§ RECORDS TO USE
═══
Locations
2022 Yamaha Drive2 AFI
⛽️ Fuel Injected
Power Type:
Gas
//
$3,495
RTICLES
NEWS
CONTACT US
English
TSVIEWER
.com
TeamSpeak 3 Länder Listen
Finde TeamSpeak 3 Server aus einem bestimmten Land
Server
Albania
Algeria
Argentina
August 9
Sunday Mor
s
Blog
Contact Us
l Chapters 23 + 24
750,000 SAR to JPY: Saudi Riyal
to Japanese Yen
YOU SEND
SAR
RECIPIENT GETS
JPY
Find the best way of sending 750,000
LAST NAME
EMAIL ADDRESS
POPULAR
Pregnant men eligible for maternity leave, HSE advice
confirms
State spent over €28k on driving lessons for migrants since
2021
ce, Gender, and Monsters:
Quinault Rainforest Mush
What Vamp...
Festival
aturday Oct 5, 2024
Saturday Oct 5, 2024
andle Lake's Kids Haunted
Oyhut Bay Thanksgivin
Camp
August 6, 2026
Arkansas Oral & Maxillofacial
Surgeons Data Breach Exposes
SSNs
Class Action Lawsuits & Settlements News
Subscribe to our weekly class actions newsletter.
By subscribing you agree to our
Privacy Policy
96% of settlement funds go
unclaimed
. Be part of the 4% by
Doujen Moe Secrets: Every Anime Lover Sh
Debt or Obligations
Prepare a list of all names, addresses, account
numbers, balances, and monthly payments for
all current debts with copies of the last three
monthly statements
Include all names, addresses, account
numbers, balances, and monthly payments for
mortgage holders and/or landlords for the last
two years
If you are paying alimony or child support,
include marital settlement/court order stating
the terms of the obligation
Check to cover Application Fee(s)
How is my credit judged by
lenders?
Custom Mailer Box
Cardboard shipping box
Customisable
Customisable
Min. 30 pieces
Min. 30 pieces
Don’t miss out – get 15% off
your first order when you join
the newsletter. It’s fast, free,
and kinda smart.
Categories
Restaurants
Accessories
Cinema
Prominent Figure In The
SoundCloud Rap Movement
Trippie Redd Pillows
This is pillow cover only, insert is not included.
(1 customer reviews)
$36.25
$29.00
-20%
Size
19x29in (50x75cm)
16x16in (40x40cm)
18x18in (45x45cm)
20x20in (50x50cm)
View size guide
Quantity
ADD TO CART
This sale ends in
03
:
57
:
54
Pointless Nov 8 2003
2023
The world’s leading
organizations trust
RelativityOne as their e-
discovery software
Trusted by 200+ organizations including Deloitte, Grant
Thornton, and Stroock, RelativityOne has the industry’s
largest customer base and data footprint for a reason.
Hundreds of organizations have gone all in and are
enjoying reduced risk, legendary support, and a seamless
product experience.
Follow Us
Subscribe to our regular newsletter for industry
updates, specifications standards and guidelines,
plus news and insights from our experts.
═══
§ TASK DIRECTIONS
Nothing added, nothing dropped: copy the data above.

§ SOLVED EXERCISE
Locations
2022 Yamaha Drive2 AFI
⛽️ Fuel Injected
Power Type:
Gas
//
$3,495
RTICLES
NEWS
CONTACT US
English
TSVIEWER
.com
TeamSpeak 3 Länder Listen
Finde TeamSpeak 3 Server aus einem bestimmten Land
Server
Albania
Algeria
Argentina
August 9
Sunday Mor
s
Blog
Contact Us
l Chapters 23 + 24
750,000 SAR to JPY: Saudi Riyal
to Japanese Yen
YOU SEND
SAR
RECIPIENT GETS
JPY
Find the best way of sending 750,000
LAST NAME
EMAIL ADDRESS
POPULAR
Pregnant men eligible for maternity leave, HSE advice
confirms
State spent over €28k on driving lessons for migrants since
2021
ce, Gender, and Monsters:
Quinault Rainforest Mush
What Vamp...
Festival
aturday Oct 5, 2024
Saturday Oct 5, 2024
andle Lake's Kids Haunted
Oyhut Bay Thanksgivin
Camp
August 6, 2026
Arkansas Oral & Maxillofacial
Surgeons Data Breach Exposes
SSNs
Class Action Lawsuits & Settlements News
Subscribe to our weekly class actions newsletter.
By subscribing you agree to our
Privacy Policy
96% of settlement funds go
unclaimed
. Be part of the 4% by
Doujen Moe Secrets: Every Anime Lover Sh
Debt or Obligations
Prepare a list of all names, addresses, account
numbers, balances, and monthly payments for
all current debts with copies of the last three
monthly statements
Include all names, addresses, account
numbers, balances, and monthly payments for
mortgage holders and/or landlords for the last
two years
If you are paying alimony or child support,
include marital settlement/court order stating
the terms of the obligation
Check to cover Application Fee(s)
How is my credit judged by
lenders?
Custom Mailer Box
Cardboard shipping box
Customisable
Customisable
Min. 30 pieces
Min. 30 pieces
Don’t miss out – get 15% off
your first order when you join
the newsletter. It’s fast, free,
and kinda smart.
Categories
Restaurants
Accessories
Cinema
Prominent Figure In The
SoundCloud Rap Movement
Trippie Redd Pillows
This is pillow cover only, insert is not included.
(1 customer reviews)
$36.25
$29.00
-20%
Size
19x29in (50x75cm)
16x16in (40x40cm)
18x18in (45x45cm)
20x20in (50x50cm)
View size guide
Quantity
ADD TO CART
This sale ends in
03
:
57
:
54
Pointless Nov 8 2003
2023
The world’s leading
organizations trust
RelativityOne as their e-
discovery software
Trusted by 200+ organizations including Deloitte, Grant
Thornton, and Stroock, RelativityOne has the industry’s
largest customer base and data footprint for a reason.
Hundreds of organizations have gone all in and are
enjoying reduced risk, legendary support, and a seamless
product experience.
Follow Us
Subscribe to our regular newsletter for industry
updates, specifications standards and guidelines,
plus news and insights from our experts.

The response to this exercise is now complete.